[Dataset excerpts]
= Beginning of Section =
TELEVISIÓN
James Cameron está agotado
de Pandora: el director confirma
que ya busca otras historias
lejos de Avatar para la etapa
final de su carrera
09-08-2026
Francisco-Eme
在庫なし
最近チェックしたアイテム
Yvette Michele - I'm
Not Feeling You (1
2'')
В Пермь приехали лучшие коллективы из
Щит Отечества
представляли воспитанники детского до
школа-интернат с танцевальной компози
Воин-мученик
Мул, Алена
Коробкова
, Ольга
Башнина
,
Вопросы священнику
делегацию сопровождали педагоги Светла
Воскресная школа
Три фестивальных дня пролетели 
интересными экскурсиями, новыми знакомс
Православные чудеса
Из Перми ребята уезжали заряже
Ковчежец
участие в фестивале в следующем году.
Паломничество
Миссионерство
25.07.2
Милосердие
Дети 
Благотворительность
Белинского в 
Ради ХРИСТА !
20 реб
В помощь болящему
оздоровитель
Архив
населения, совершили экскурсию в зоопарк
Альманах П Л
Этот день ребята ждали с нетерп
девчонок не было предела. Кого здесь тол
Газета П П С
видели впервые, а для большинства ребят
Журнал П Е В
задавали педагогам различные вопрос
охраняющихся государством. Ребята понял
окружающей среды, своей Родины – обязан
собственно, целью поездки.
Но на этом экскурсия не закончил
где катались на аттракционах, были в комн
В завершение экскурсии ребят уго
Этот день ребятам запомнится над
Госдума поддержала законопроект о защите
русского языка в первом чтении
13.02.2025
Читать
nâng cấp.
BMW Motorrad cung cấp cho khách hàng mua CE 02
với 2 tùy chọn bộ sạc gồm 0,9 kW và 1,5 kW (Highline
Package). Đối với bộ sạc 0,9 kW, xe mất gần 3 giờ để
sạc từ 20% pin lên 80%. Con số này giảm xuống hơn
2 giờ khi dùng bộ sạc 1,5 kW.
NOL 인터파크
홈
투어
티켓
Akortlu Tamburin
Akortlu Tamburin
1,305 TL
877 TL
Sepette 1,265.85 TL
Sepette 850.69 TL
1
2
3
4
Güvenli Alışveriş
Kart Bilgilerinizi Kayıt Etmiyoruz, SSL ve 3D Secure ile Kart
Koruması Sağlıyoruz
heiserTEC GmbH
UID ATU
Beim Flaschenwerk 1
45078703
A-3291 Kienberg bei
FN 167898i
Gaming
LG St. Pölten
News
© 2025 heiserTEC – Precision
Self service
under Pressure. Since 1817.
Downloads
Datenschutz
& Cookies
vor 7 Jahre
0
= End of Section =
= Beginning of Section =
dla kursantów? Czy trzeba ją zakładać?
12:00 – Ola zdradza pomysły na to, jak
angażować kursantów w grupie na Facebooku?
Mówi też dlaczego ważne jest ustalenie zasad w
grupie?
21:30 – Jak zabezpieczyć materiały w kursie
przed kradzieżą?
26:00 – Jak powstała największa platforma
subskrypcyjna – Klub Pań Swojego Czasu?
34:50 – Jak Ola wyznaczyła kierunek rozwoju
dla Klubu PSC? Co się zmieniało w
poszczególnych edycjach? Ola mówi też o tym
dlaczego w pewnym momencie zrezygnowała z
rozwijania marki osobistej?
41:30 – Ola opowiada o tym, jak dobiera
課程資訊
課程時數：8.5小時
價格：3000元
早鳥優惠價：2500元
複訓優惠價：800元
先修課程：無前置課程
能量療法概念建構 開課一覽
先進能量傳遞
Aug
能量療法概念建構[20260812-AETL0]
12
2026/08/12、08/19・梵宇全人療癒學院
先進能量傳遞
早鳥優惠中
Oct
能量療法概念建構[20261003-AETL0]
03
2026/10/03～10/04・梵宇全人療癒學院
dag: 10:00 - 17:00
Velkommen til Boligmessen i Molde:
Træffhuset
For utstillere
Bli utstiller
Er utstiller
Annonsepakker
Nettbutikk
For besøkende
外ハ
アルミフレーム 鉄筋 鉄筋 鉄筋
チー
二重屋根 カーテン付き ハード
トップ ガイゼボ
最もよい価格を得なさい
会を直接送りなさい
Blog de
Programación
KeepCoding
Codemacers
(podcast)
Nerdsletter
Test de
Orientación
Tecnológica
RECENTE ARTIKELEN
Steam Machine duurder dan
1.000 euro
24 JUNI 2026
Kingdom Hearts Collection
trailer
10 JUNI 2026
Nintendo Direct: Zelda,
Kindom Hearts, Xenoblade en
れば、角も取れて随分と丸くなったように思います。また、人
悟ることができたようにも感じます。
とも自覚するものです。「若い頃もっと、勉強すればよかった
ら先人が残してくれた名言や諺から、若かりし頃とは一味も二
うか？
= End of Section =
= Beginning of Section =
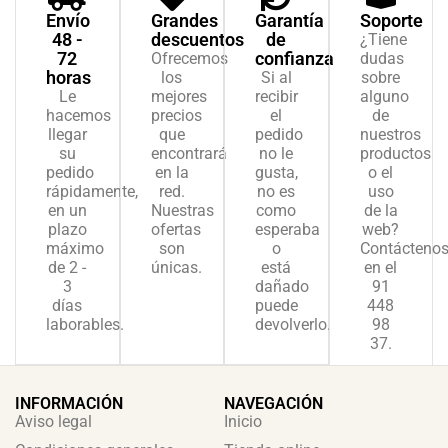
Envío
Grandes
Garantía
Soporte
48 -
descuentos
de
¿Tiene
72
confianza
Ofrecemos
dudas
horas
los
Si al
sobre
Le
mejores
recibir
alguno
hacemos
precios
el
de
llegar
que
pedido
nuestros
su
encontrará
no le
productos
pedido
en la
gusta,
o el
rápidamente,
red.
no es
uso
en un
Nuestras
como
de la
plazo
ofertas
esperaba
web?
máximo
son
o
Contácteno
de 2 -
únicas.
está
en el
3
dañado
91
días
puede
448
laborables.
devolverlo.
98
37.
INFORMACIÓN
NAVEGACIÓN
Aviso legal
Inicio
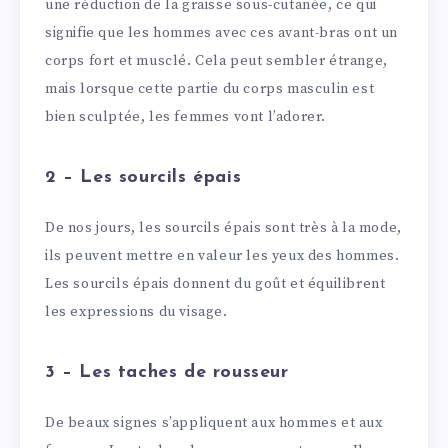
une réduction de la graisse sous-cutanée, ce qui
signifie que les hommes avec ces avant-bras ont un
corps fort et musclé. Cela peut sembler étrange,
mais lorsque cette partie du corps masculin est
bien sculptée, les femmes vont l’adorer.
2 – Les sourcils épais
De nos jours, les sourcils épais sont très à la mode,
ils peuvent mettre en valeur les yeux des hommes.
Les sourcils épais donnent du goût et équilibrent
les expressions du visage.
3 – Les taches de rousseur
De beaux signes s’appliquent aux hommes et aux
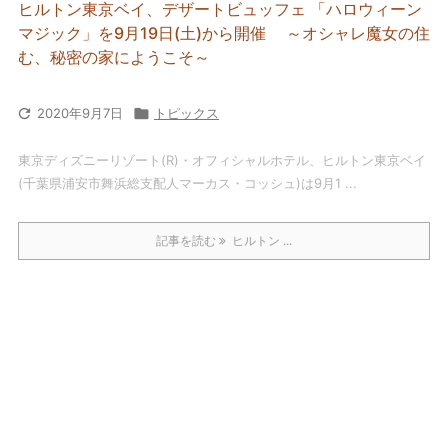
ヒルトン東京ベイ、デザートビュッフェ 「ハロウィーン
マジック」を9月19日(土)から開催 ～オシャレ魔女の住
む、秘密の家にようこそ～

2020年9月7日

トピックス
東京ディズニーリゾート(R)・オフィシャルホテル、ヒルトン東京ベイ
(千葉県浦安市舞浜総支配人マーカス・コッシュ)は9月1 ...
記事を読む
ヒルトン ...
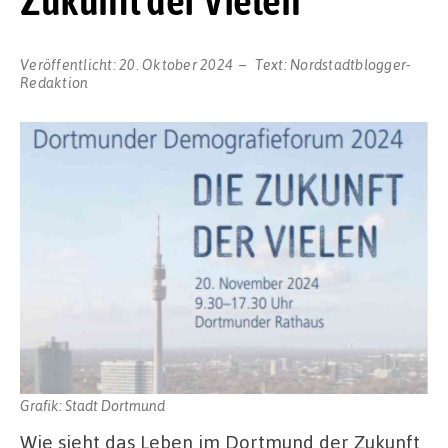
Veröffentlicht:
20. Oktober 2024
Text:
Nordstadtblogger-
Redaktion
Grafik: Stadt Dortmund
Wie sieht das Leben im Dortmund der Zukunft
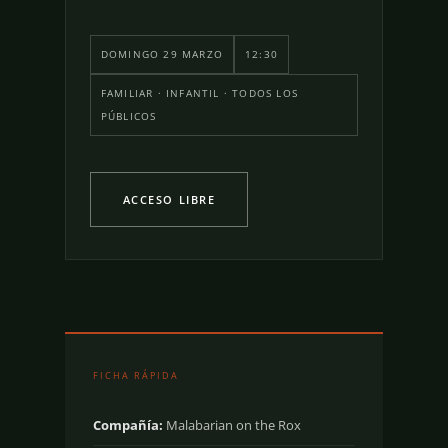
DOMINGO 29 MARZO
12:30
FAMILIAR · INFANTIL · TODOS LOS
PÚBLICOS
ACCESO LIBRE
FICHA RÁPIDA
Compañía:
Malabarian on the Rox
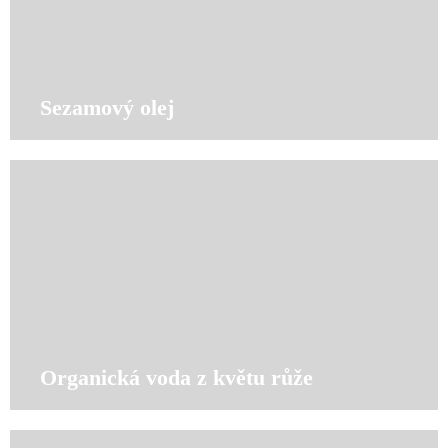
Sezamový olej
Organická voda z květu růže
= End of Section =
Would you set down only the lines above from the line with "ils peuvent mettre" to the line with "マジック」を9月19日(土)から開催 ～オシャレ魔女の住", both included, exactly as they stand and without the pictures?

[Answer space]
ils peuvent mettre en valeur les yeux des hommes.
Les sourcils épais donnent du goût et équilibrent
les expressions du visage.
3 – Les taches de rousseur
De beaux signes s’appliquent aux hommes et aux
ヒルトン東京ベイ、デザートビュッフェ 「ハロウィーン
マジック」を9月19日(土)から開催 ～オシャレ魔女の住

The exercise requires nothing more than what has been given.